SSDs: A Guide To Using Flash In The Datacenter
With the price of SSDs rapidly declining, it's tempting to put them in every new server or storage system. Not so fast.
February 14, 2014
Silicon is the darling of the storage world: Out with spinning disks, in with flash chips. There is a lot to like about solid-state storage. It offers faster I/O, lower latency and power consumption, and instant-on from sleep states for lightning-fast access to cold data, all from smaller components easily adapted to a variety of form factors. Indeed, flash memory's miniscule use of space and power are a key enabler of mobile devices and the reason SSDs are displacing HDDs in most laptops.
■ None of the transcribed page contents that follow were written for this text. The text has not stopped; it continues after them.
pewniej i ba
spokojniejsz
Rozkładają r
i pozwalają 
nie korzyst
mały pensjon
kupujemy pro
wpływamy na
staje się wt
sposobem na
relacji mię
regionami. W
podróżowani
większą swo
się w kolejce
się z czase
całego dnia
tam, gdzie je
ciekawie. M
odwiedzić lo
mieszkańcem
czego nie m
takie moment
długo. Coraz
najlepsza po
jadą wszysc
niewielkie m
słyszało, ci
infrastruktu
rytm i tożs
But in datacenters, where storage requirements are measured in petabytes, not terabytes, flash must be used opportunistically. Despite the claims of some solid-state proponents, the all-flash datacenter is still years from becoming a reality, as described in InformationWeek's 2014 State of Storage report. But the price per bit differential between flash and disk is narrowing, albeit from a very wide gap, meaning it's rational and economical to use SSDs in more and more applications.
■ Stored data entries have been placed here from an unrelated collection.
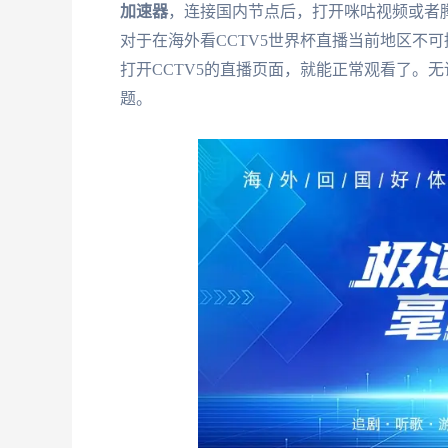
加速器
，连接国内节点后，打开咪咕视频或者
对于在海外看CCTV5世界杯直播当前地区不
打开CCTV5的直播页面，就能正常观看了。
题。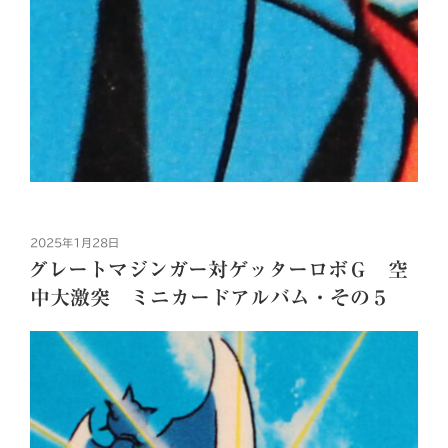
投
2025年1月28日
稿
グレートマジンガー対ゲッターロボＧ 空
日:
中大激突 ミニカードアルバム・その５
There are four major categories of flash product: server-side PCIe cards and SSDs, hybrid flash-HDD storage arrays, and all-flash systems using either SSDs or proprietary memory cards. The State of Storage survey found that 40% of respondents make use of SSDs in arrays, up 8 points since 2013.
However, all-flash arrays are still a niche, deployed by only 16%, with a mere 3% using them extensively. Thirty-nine percent of respondents use solid state in servers, up 10 points, with the vast majority (83%) opting for SSDs over PCIe adapters. But server deployments are still selective, with almost two-thirds of respondents using solid state in no more than 20% of their servers.